---- Excerpted records

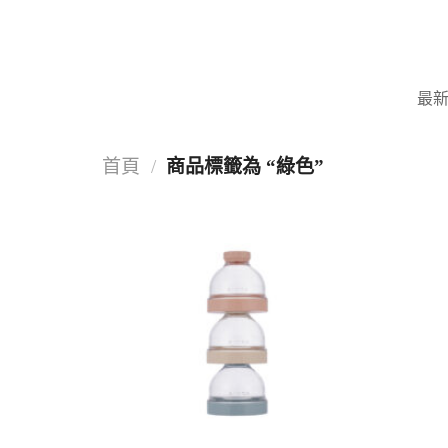
Skip
to
content
最
首頁
/
商品標籤為 “綠色”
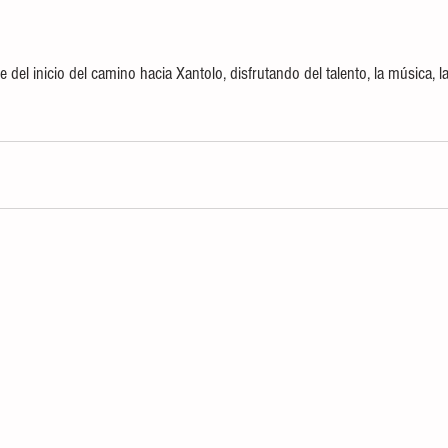
e del inicio del camino hacia Xantolo, disfrutando del talento, la música, l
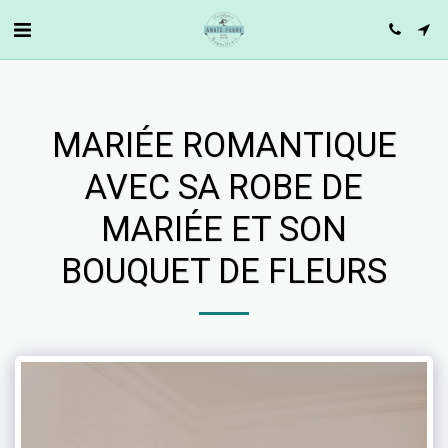
MARIÉE ROMANTIQUE
AVEC SA ROBE DE
MARIÉE ET SON
BOUQUET DE FLEURS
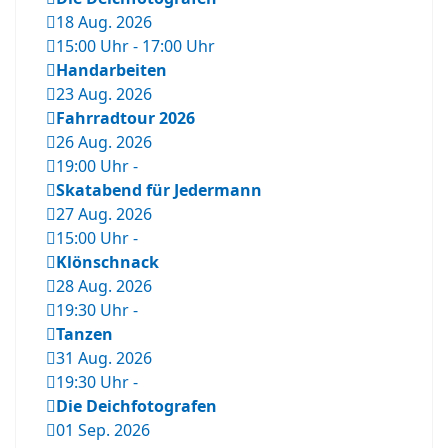
18 Aug. 2026
15:00 Uhr
-
17:00 Uhr
Handarbeiten
23 Aug. 2026
Fahrradtour 2026
26 Aug. 2026
19:00 Uhr
-
Skatabend für Jedermann
27 Aug. 2026
15:00 Uhr
-
Klönschnack
28 Aug. 2026
19:30 Uhr
-
Tanzen
31 Aug. 2026
19:30 Uhr
-
Die Deichfotografen
01 Sep. 2026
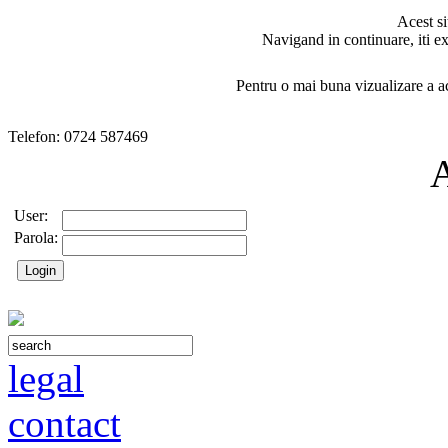
Acest si
Navigand in continuare, iti ex
Pentru o mai buna vizualizare a ac
Telefon: 0724 587469
User:
Parola:
legal
contact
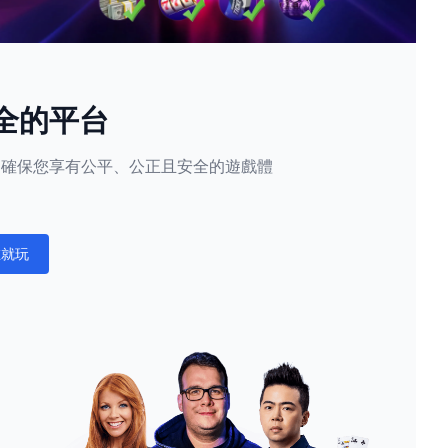
全的平台
隱私，確保您享有公平、公正且安全的遊戲體
。
在就玩
ations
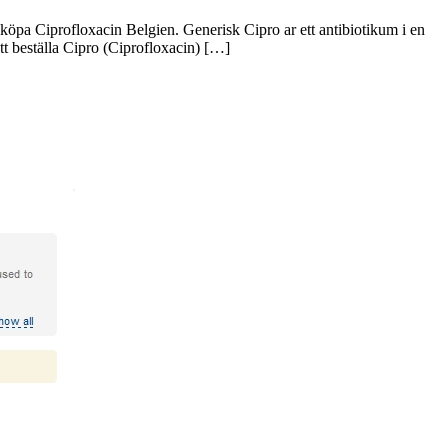
 köpa Ciprofloxacin Belgien. Generisk Cipro ar ett antibiotikum i en
tt beställa Cipro (Ciprofloxacin) […]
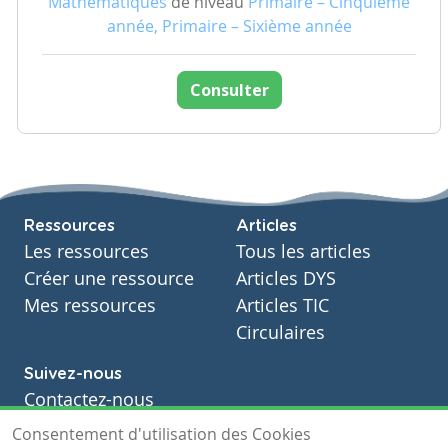
Mathématiques
de niveau
Primaire – Cinquième
année, Primaire – Sixième année
Consulter
Ressources
Articles
Les ressources
Tous les articles
Créer une ressource
Articles DYS
Mes ressources
Articles TIC
Circulaires
Suivez-nous
Contactez-nous
Soutien scolaire
Consentement d'utilisation des Cookies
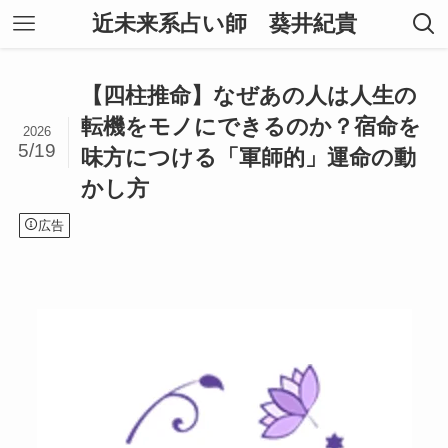
近未来系占い師 葵井紀貴
【四柱推命】なぜあの人は人生の
転機をモノにできるのか？宿命を
2026
5/19
味方につける「軍師的」運命の動
かし方
広告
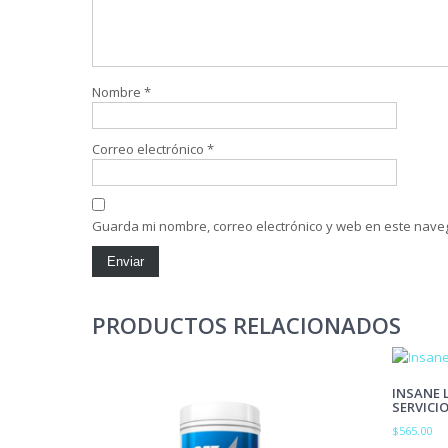
Nombre
*
Correo electrónico
*
Guarda mi nombre, correo electrónico y web en este nave
PRODUCTOS RELACIONADOS
INSANE 
SERVICI
$
565.00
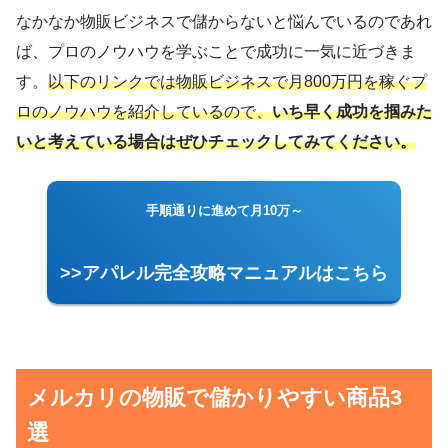
なかなか物販ビジネスで儲からないと悩んでいるのであれ
ば、プロのノウハウを学ぶことで成功に一気に近づきま
す。
以下のリンクでは物販ビジネスで月800万円を稼ぐプ
ロのノウハウを紹介しているので、
いち早く成功を掴みた
いと考えている場合はぜひチェックしてみてください。
手順通りに進めて月10万～
>>アパレル完全攻略マニュアルはこちら
メルカリの物販で儲かりやすい商品3
選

--------

◆ **Aim of the task**:
Across the entries above, work out the count of lines that hold the word "Ciprofloxacin", and state that number alone.

◆ **Result for this exercise**:
2